# Cyclic Take function? [duplicate]

Is there some direct and simple "cyclic Take", sometimes also known as "overtake" in Mathematica. That is, if the take specification runs out of elements, it just cycles back to the beginning (as many times as necessary).

For example, if the functions were named OverTake, then:

OverTake[{1, 2}, 5]
(* {1, 2, 1, 2, 1} *)


(This would be a direct analog of the take functions in the array-processing languages APL and J.)

I can clumsily code a function to do that, but I was hoping for a simple use of something built in.

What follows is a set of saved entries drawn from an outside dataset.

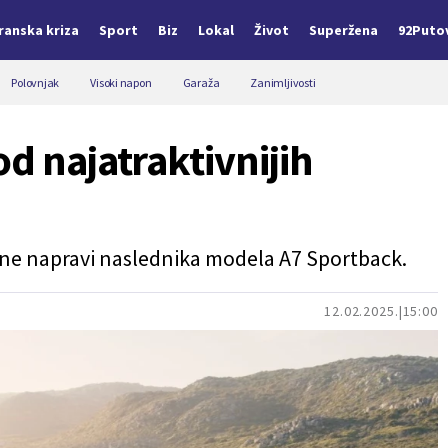
Iranska kriza
Sport
Biz
Lokal
Život
Superžena
92Puto
Polovnjak
Visoki napon
Garaža
Zanimljivosti
d najatraktivnijih
 da ne napravi naslednika modela A7 Sportback.
12.02.2025.
15:00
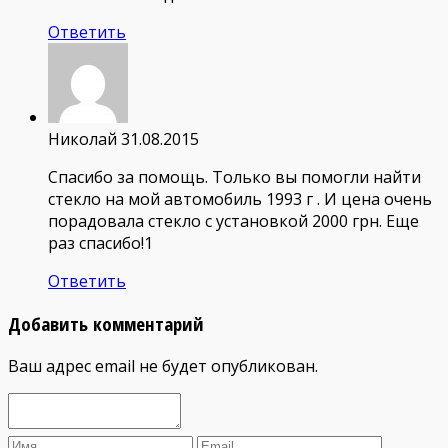
Ответить
Николай
31.08.2015
Спасибо за помощь. Только вы помогли найти
стекло на мой автомобиль 1993 г . И цена очень
порадовала стекло с установкой 2000 грн. Еще
раз спасибо!1
Ответить
Добавить комментарий
Ваш адрес email не будет опубликован.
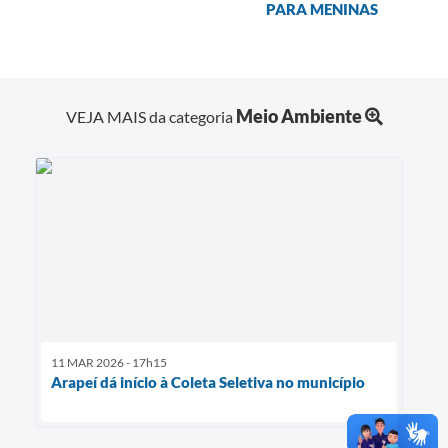
PARA MENINAS
Meio Ambiente
VEJA MAIS da categoria
11 MAR 2026 - 17h15
Arapeí dá início à Coleta Seletiva no município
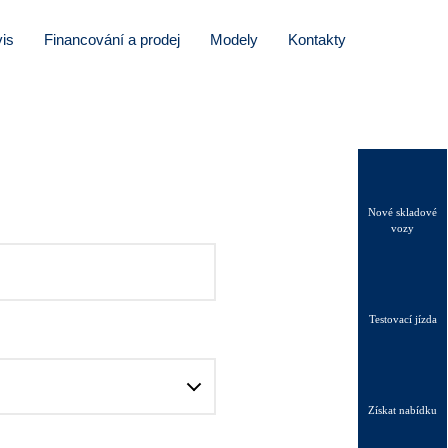
is
Financování a prodej
Modely
Kontakty
Nové skladové
vozy
Testovací jízda
Získat nabídku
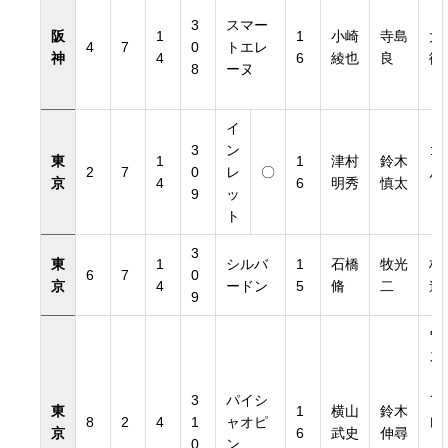
3
スマー
阪
1
1
小崎
寺島
大
4
7
0
トエレ
神
4
6
綾也
良
徹
8
ーヌ
イ
3
ン
ゴ
東
1
1
津村
鈴木
2
7
0
レ
〇
ル
京
4
6
明秀
慎太
9
ッ
ィ
ト
3
東
1
シルバ
1
石橋
牧光
林
6
7
0
京
4
ードン
5
脩
二
道
9
ウ
ス
ト.
3
パイシ
フ
東
1
横山
鈴木
8
2
4
1
ャオピ
レ
京
6
武史
伸尋
0
ン
ト.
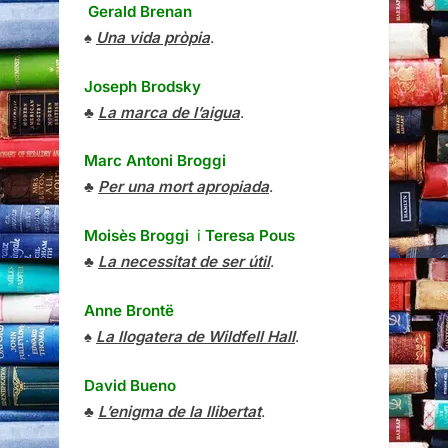
Gerald Brenan
♠
Una vida pròpia
.
Joseph Brodsky
♣
La marca de l’aigua
.
Marc Antoni Broggi
♣
Per una mort apropiada
.
Moisès Broggi
i
Teresa Pous
♣
La necessitat de ser útil
.
Anne Brontë
♠
La llogatera de Wildfell Hall
.
David Bueno
♣
L’enigma de la llibertat
.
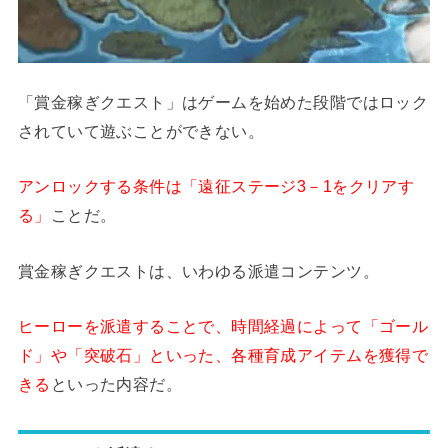
「賞金稼ぎクエスト」はゲームを始めた段階ではロック
されていて遊ぶことができない。
アンロックする条件は「遠征ステージ3－1をクリアす
る」
ことだ。
賞金稼ぎクエストは、いわゆる派遣コンテンツ。
ヒーローを派遣することで、時間経過によって「ゴール
ド」や「突破石」といった、各種育成アイテムを獲得で
きる
といった内容だ。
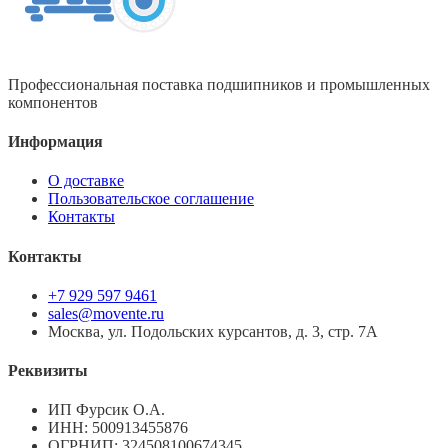
Профессиональная поставка подшипников и промышленных
компонентов
Информация
О доставке
Пользовательское соглашение
Контакты
Контакты
+7 929 597 9461
sales@movente.ru
Москва, ул. Подольских курсантов, д. 3, стр. 7А
Реквизиты
ИП Фурсик О.А.
ИНН:
500913455876
ОГРНИП:
324508100674345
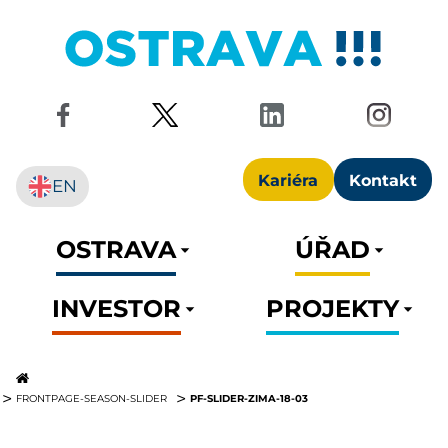
Kariéra
Kontakt
EN
OSTRAVA
ÚŘAD
INVESTOR
PROJEKTY
PF-SLIDER-ZIMA-18-03
FRONTPAGE-SEASON-SLIDER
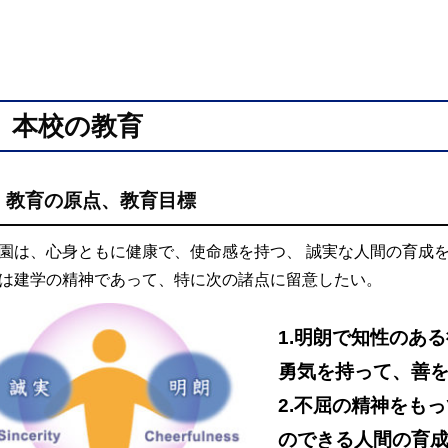
本校の教育
教育の原点、教育目標
園は、心身ともに健康で、使命感を持つ、 誠実な人間の育成
は建学の精神であって、特に次の諸点に留意したい。
1.明朗で知性のあ
勇気を持って、善
2.不屈の精神をも
のできる人間の育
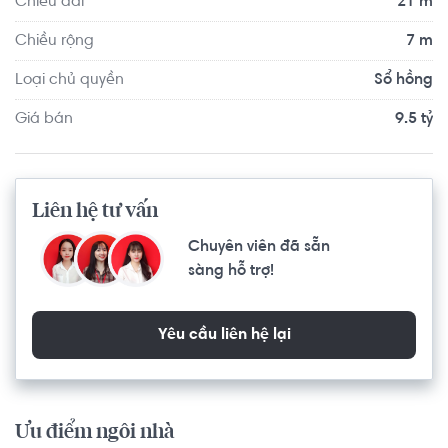
Chiều dài
21 m
Chiều rộng
7 m
Loại chủ quyền
Sổ hồng
Giá bán
9.5 tỷ
Liên hệ tư vấn
Chuyên viên đã sẵn
sàng hỗ trợ!
Yêu cầu liên hệ lại
Ưu điểm ngôi nhà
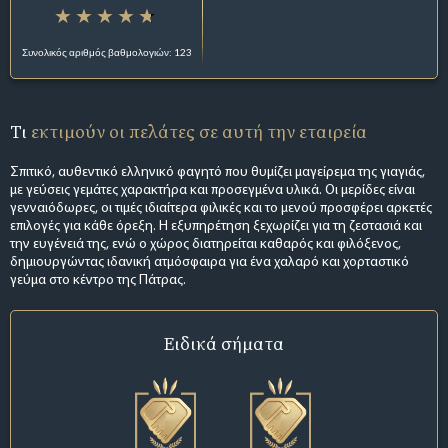
Συνολικός αριθμός βαθμολογιών: 123
Τι
εκτιμούν οι πελάτες σε αυτή την εταιρεία
Σπιτικό, αυθεντικό ελληνικό φαγητό που θυμίζει μαγείρεμα της γιαγιάς,
με γεύσεις γεμάτες χαρακτήρα και προσεγμένα υλικά. Οι μερίδες είναι
γενναιόδωρες, οι τιμές ιδιαίτερα φιλικές και το μενού προσφέρει αρκετές
επιλογές για κάθε όρεξη. Η εξυπηρέτηση ξεχωρίζει για τη ζεστασιά και
την ευγένειά της, ενώ ο χώρος διατηρείται καθαρός και φιλόξενος,
δημιουργώντας ιδανική ατμόσφαιρα για ένα χαλαρό και χορταστικό
γεύμα στο κέντρο της Πάτρας.
Ειδικά σήματα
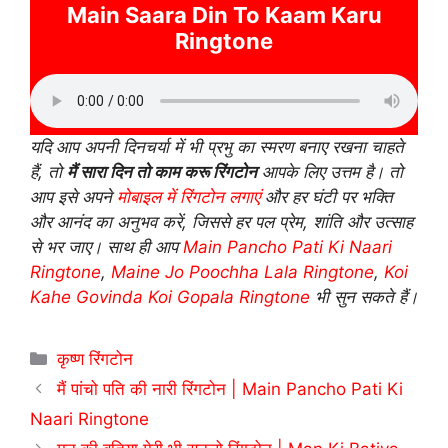
Main Saara Din To Kaam Karu
Ringtone
यदि आप अपनी दिनचर्या में भी प्रभु का स्मरण बनाए रखना चाहते
हैं, तो
मैं सारा दिन तो काम करू रिंगटोन
आपके लिए उत्तम है। तो
आप इसे अपने
मोबाइल में रिंगटोन लगाएं
और हर घंटी पर भक्ति
और आनंद का अनुभव करें, जिससे हर पल प्रेम, शांति और उत्साह
से भर जाए। साथ ही आप
Main Pancho Pati Ki Naari
Ringtone
,
Maine Jo Poochha Lala Ringtone
,
Koi
Kahe Govinda Koi Gopala Ringtone
भी सुन सकते हैं।
Categories
कृष्ण रिंगटोन
मैं पांचो पति की नारी रिंगटोन | Main Pancho Pati Ki
Naari Ringtone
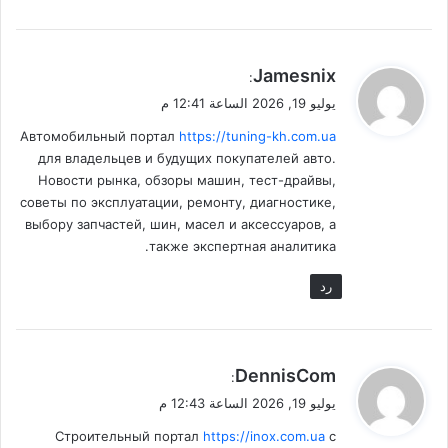
ي
Jamesnix
:
ق
يوليو 19, 2026 الساعة 12:41 م
و
Автомобильный портал
https://tuning-kh.com.ua
ل
для владельцев и будущих покупателей авто.
Новости рынка, обзоры машин, тест-драйвы,
советы по эксплуатации, ремонту, диагностике,
выбору запчастей, шин, масел и аксессуаров, а
также экспертная аналитика.
رد
ي
DennisCom
:
ق
يوليو 19, 2026 الساعة 12:43 م
و
Строительный портал
https://inox.com.ua
с
ل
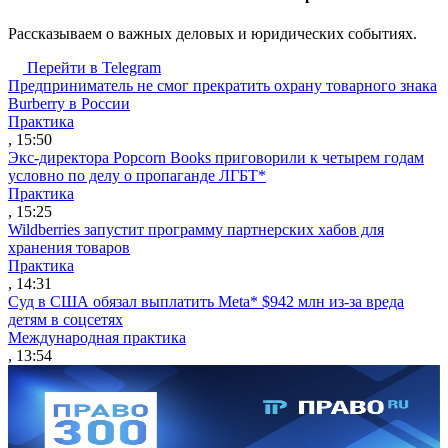
Рассказываем о важных деловых и юридических событиях.
Перейти в Telegram
Предприниматель не смог прекратить охрану товарного знака
Burberry в России
Практика
, 15:50
Экс-директора Popcorn Books приговорили к четырем годам
условно по делу о пропаганде ЛГБТ*
Практика
, 15:25
Wildberries запустит программу партнерских хабов для
хранения товаров
Практика
, 14:31
Суд в США обязал выплатить Meta* $942 млн из-за вреда
детям в соцсетях
Международная практика
, 13:54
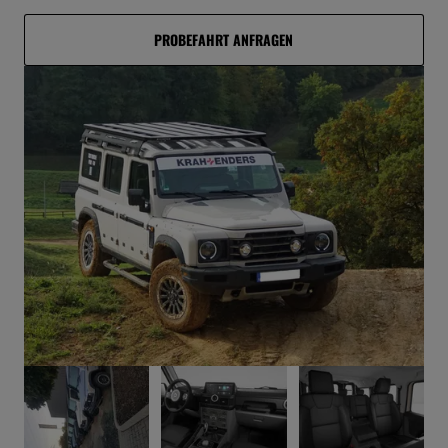
PROBEFAHRT ANFRAGEN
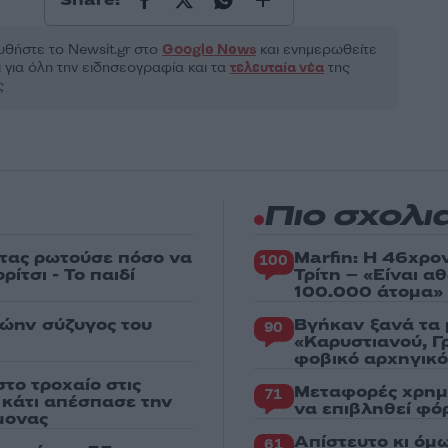
θήστε το Νewsit.gr στο
Google News
και ενημερωθείτε
 για όλη την ειδησεογραφία και τα
τελευταία νέα
της
ς
Πιο σχολι
στας ρωτούσε πόσο να
Marfin: Η 46χρο
100
ίτσι - Το παιδί
Τρίτη – «Είναι 
100.000 άτομα»
ρώην σύζυγος του
Βγήκαν ξανά τα 
90
«Καρυστιανού, Γ
φοβικό αρχηγικ
το τροχαίο στις
Μεταφορές χρημ
71
ς κάτι απέσπασε την
να επιβληθεί φόρ
μονας
Απίστευτο κι όμ
61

• Maybe PadRight[{}, 5, {1, 2}]? Nov 11, 2015 at 20:51
• @Szabolcs That's brilliant! It also naturally handles the "normal" Take usage when requesting fewer elements than the length of the list. Please post it as an answer! Nov 11, 2015 at 21:06
• I'm waiting for @Szabolcs to post his comment as answer, since that's the one I'd like to mark (as the simplest). Nov 11, 2015 at 22:10
• related/duplicate q/a: Generate cyclic list from a list?
– kglr
Nov 11, 2015 at 22:24
• @kglr I'd like to join murray in asking you to consider undeleting your answer. Although you do reference using "Periodic" with PadRight in the other answer, I don't see why it shouldn't be preserved here as well. Nov 11, 2015 at 23:04

A variation on Szabolcs's suggestion:

overTake = PadRight[##, "Periodic"] &;
overTake[{1, 2}, 5]


{1, 2, 1, 2, 1}

• Where did you lean about the "Periodic" argument to PadRight? I'm not seeing it at doc page ref/PadRight. Nov 11, 2015 at 21:52
• See Details for ArrayPad
– eldo
Nov 11, 2015 at 22:10
• @murray, afaik, the fact that PadRight and PadLeft work with a third argument just like ArrayPad is undocumented. I found out by pure luck -- wishing PadRight worked like ArrayPad, tried it and saw it worked:)
– kglr
Nov 11, 2015 at 22:28
Catenate @ Partition[{1, 2}, 5, 5, 1]


{1, 2, 1, 2, 1}

OverTake[list_, n_] /; Length @ list >= n := Take[list, n]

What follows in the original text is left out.